Depuis l’antiquité, le paysan chinois pratique une propreté proverbiale, bien que limitée aux moyens du bord.
Faute d’eau courante, on se lave au broc, et comment empêcher les mouches de déposer leurs chiures au plafond, ou les poules dans l’entrée? Tout paysan sait çà -sauf les frères Wang, de Tongfucun (Chongqing), 66 et 77 ans, obsédés d’hygiène. Quiconque leur rend visite se voit forcé de frotter ses souliers avant de passer l’huis. Il trouve une chaumière immaculée, murs javellisés, vaisselle ébouillantée, carreaux transparents. Chaque jour, les couettes sont suspendues au soleil.
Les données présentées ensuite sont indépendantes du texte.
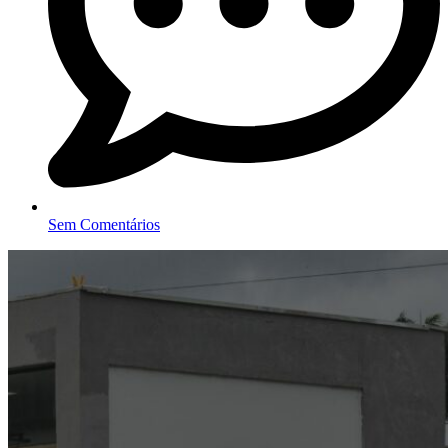
Sem Comentários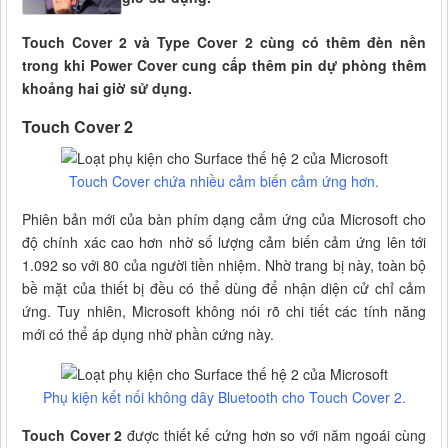
Touch Cover 2 và Type Cover 2 cùng có thêm đèn nền
trong khi Power Cover cung cấp thêm pin dự phòng thêm
khoảng hai giờ sử dụng.
Touch Cover 2
Touch Cover chứa nhiều cảm biến cảm ứng hơn.
Phiên bản mới của bàn phím dạng cảm ứng của Microsoft cho
độ chính xác cao hơn nhờ số lượng cảm biến cảm ứng lên tới
1.092 so với 80 của người tiền nhiệm. Nhờ trang bị này, toàn bộ
bề mặt của thiết bị đều có thể dùng để nhận diện cử chỉ cảm
ứng. Tuy nhiên, Microsoft không nói rõ chi tiết các tính năng
mới có thể áp dụng nhờ phần cứng này.
Phụ kiện kết nối không dây Bluetooth cho Touch Cover 2.
Touch Cover 2
được thiết kế cứng hơn so với năm ngoái cùng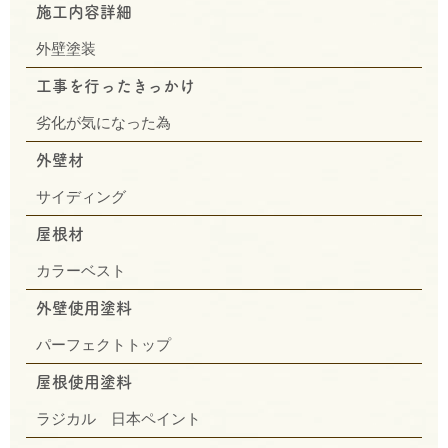
施工内容詳細
外壁塗装
工事を行ったきっかけ
劣化が気になった為
外壁材
サイディング
屋根材
カラーベスト
外壁使用塗料
パーフェクトトップ
屋根使用塗料
ラジカル 日本ペイント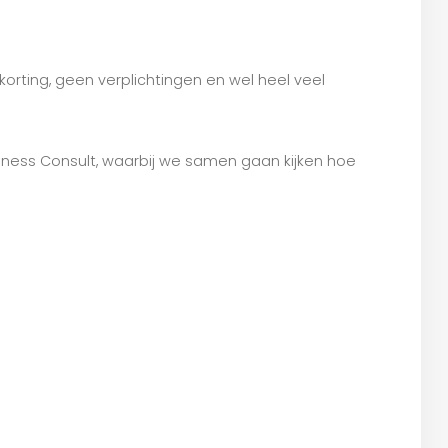
korting, geen verplichtingen en wel heel veel
Wellness Consult, waarbij we samen gaan kijken hoe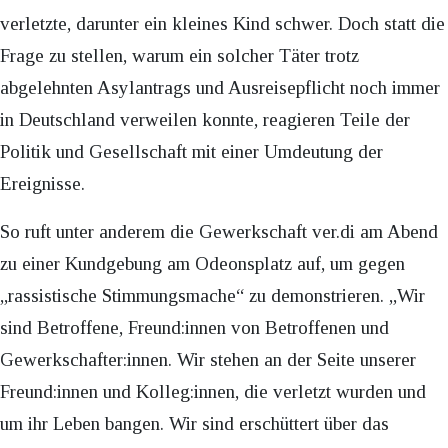
verletzte, darunter ein kleines Kind schwer. Doch statt die
Frage zu stellen, warum ein solcher Täter trotz
abgelehnten Asylantrags und Ausreisepflicht noch immer
in Deutschland verweilen konnte, reagieren Teile der
Politik und Gesellschaft mit einer Umdeutung der
Ereignisse.
So ruft unter anderem die Gewerkschaft ver.di am Abend
zu einer Kundgebung am Odeonsplatz auf, um gegen
„rassistische Stimmungsmache“ zu demonstrieren. „Wir
sind Betroffene, Freund:innen von Betroffenen und
Gewerkschafter:innen. Wir stehen an der Seite unserer
Freund:innen und Kolleg:innen, die verletzt wurden und
um ihr Leben bangen. Wir sind erschüttert über das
Les Wang n’ont pas de basse-cour, et une haie bloque l’accès aux canards des voisins. Face aux déjections, c’est la guerre sainte : les frères ne vont aux champs qu’avec pots de chambre, et s’ils trouvent quelque fiente, crottin ou bouse sous une plante, ils n’ont cesse de brûler l’objet, «de peur des bactéries, vous comprenez» ?
La maniaquerie aurait dû séduire les jeunes fermières du canton -un parti si propre, dame, ça ne se trouve pas sous le pas d’un cheval ! Seulement voilà, aucune candidate n’a su briser la muraille de leurs lois prophylactiques, ni trouver place dans leur enclave aseptisée : mieux valait rester seuls, qu’avec conjointes d’hygiène douteuse !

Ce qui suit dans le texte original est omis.